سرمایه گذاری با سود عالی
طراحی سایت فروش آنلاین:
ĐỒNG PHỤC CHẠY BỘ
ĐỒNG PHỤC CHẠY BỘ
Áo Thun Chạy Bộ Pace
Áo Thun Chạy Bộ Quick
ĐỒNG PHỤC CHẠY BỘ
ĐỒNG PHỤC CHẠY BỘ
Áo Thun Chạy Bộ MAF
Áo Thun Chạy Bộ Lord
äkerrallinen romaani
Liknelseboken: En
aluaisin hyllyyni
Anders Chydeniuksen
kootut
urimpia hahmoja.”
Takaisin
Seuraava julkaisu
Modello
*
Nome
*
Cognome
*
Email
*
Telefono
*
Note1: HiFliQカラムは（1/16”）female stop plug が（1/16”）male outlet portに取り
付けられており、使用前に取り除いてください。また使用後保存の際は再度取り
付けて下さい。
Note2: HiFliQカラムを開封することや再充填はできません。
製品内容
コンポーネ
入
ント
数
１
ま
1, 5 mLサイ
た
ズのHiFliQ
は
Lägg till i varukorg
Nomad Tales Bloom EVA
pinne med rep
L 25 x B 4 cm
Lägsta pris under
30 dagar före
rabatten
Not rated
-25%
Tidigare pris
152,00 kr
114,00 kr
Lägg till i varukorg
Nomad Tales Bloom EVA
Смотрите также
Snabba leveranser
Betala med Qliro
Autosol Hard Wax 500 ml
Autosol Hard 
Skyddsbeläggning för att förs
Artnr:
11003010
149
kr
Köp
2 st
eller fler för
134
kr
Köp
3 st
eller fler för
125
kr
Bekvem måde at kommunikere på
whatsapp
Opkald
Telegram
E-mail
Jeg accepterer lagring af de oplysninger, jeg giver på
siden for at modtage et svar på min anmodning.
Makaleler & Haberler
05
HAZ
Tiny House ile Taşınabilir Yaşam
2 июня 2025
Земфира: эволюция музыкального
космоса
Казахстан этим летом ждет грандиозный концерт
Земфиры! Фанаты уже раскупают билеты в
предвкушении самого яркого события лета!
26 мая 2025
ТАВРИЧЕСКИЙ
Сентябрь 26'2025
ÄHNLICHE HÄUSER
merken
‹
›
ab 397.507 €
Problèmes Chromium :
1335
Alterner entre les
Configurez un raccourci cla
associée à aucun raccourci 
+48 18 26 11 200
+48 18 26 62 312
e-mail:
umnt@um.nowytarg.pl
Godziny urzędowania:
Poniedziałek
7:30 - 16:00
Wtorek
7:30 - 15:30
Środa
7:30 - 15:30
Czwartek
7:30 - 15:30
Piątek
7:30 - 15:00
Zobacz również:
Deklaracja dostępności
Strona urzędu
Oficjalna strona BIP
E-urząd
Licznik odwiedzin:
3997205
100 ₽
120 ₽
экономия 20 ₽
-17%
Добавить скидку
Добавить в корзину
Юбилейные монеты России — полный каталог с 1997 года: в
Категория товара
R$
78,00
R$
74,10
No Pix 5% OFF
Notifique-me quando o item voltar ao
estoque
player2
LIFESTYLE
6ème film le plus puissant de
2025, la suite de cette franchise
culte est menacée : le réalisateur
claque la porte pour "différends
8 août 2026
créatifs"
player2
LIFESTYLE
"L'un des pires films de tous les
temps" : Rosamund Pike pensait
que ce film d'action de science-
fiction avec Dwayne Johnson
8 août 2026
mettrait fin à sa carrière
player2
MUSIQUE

▸ **Exercise requirements**
Starting at the line with "7:30 - 15:00", copy every line down to the last one above, exactly as written and with nothing else.

▸ **Result**
7:30 - 15:00
Zobacz również:
Deklaracja dostępności
Strona urzędu
Oficjalna strona BIP
E-urząd
Licznik odwiedzin:
3997205
100 ₽
120 ₽
экономия 20 ₽
-17%
Добавить скидку
Добавить в корзину
Юбилейные монеты России — полный каталог с 1997 года: в
Категория товара
R$
78,00
R$
74,10
No Pix 5% OFF
Notifique-me quando o item voltar ao
estoque
player2
LIFESTYLE
6ème film le plus puissant de
2025, la suite de cette franchise
culte est menacée : le réalisateur
claque la porte pour "différends
8 août 2026
créatifs"
player2
LIFESTYLE
"L'un des pires films de tous les
temps" : Rosamund Pike pensait
que ce film d'action de science-
fiction avec Dwayne Johnson
8 août 2026
mettrait fin à sa carrière
player2
MUSIQUE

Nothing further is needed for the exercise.